Making it's silver disc debut is a very cool audio document of Pink Floyd's mid-Summer 1970 free concert in Hyde Park, dubbed "Blackhill's Garden Party" and an event also publicized as 'Lose Your Head at Hyde Park'. This is an audience tape, a stereo one at that!...with minimal crowd noise from the immediate recording area but the fidelity of the music limited by the technology of the public address sound system for this large outdoor event. Having said that, all things considered, this is very well captured.
This festival-type performance came right on the heels of the wonderful Paris Cinema BBC Radio peformance on the 16th of July at Paris Theatre on Regent Street and the formal unveiling of the band's latest studio effort, Atom Heart Mother, though the actual debut was 3 weeks earlier at the Bath Festival Of Blues on June 28th. All of this information is informally but graciously provided on one of the inside panels of the Godfather release, without credit to any source for the notes. A very nice touch and much appreciated commentary to set up this very progressive performance for the Floyd's local following. While the bluesy intro is slightly cut, the trilogy of "The Embryo", "Green Is The Colour" and "Careful With That Axe, Eugene" is strung together seemlessly, there is a pause at this point where we get a Roger Waters' intro to "Set The Controls For The Heart Of The Sun"... 'we're gonna do one more oldie before we do something new, this is Set The Controls For The Heart Of The Sun"...and it's well received by the audience. His set up for "Atom Heart Mother" is simply that 'there's going to be a short pause before the last thing we're going to do today while we add some more musicians..." and it features the Philip Jones Brass Ensemble - which also assisted the group in Bath 3 weeks earlier and on the BBC show - and a choir directed by John Aldiss. As the liner notes describe, the 25 minute ATM is played flawlessly with the swelled brass section and backup choir, leaving the crowd mesmerized by the stereo effects...and you sense that throughout.

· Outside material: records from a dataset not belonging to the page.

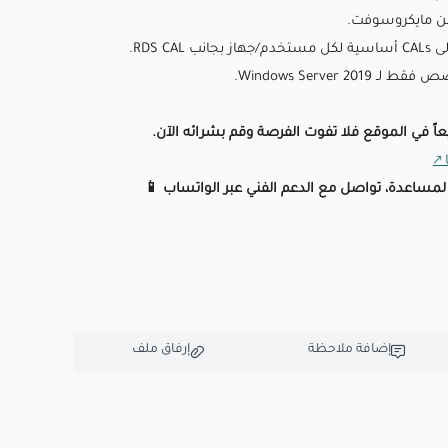
Windows Server.
يعاً في الموقع فلا تفوت الفرصة وقم بشرائه الآن.
 لمساعدة، تواصل مع الدعم الفني عبر الواتساب 📱
إضافة ملاحظة
إرفاق ملف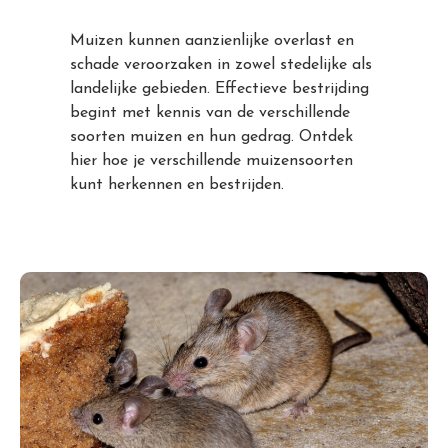
Muizen kunnen aanzienlijke overlast en
schade veroorzaken in zowel stedelijke als
landelijke gebieden. Effectieve bestrijding
begint met kennis van de verschillende
soorten muizen en hun gedrag. Ontdek
hier hoe je verschillende muizensoorten
kunt herkennen en bestrijden.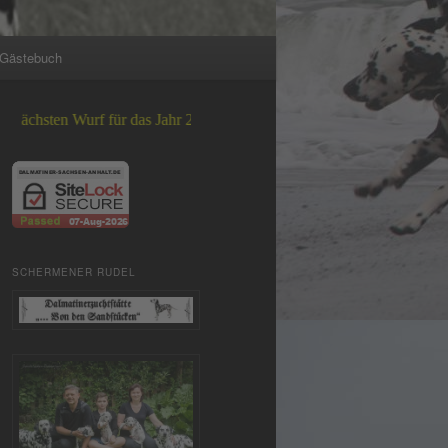
Gästebuch
urf für das Jahr 2026 +++
SCHERMENER RUDEL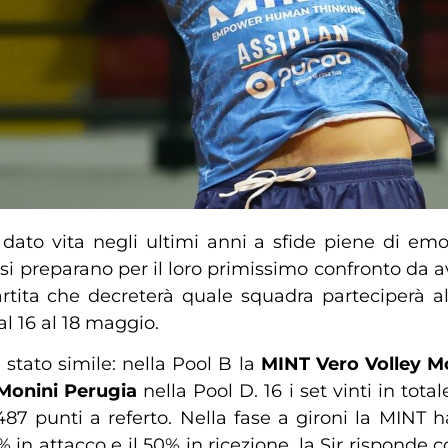
dato vita negli ultimi anni a sfide piene di emo
a
si preparano per il loro primissimo confronto da a
tita che decreterà quale squadra parteciperà a
dal 16 al 18 maggio.
stato simile: nella Pool B la
MINT Vero Volley M
Monini Perugia
nella Pool D. 16 i set vinti in to
 487 punti a referto. Nella fase a gironi la MINT
51% in attacco e il 50% in ricezione, la Sir rispond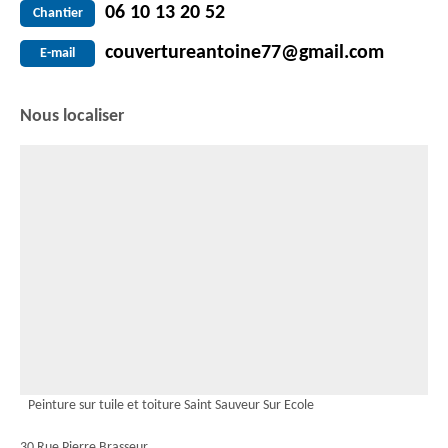
06 10 13 20 52
Chantier
couvertureantoine77@gmail.com
E-mail
Nous localiser
Peinture sur tuile et toiture Saint Sauveur Sur Ecole
30 Rue Pierre Brasseur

Supporting Pink Floyd this July afternoon were Third Ear Band, Kevin Ayres and the Whole World, E. Broughton Band, with honorary M.C. dj Jeff Dexter. This is one of those milestone performances in the live repertoire of Pink Floyd recordings and it finally has a worthy artifact for all collectors to point to! The Godfather Records bundles this one up fashionably in a their patented trifold cardboard slipsleeves, utilizing actual photographs of the band onstage at Hyde Park with some particularly wonderful sepia-tone live shots on the inner panels. While the actual recording isn't going to be enough for the casual collector, it is obviously a must-have for Floyd afficianados and underscores very significantly, why this hobby is so fascinating. Kudos to GFR on cherry-picking this one for Fall 2008 release.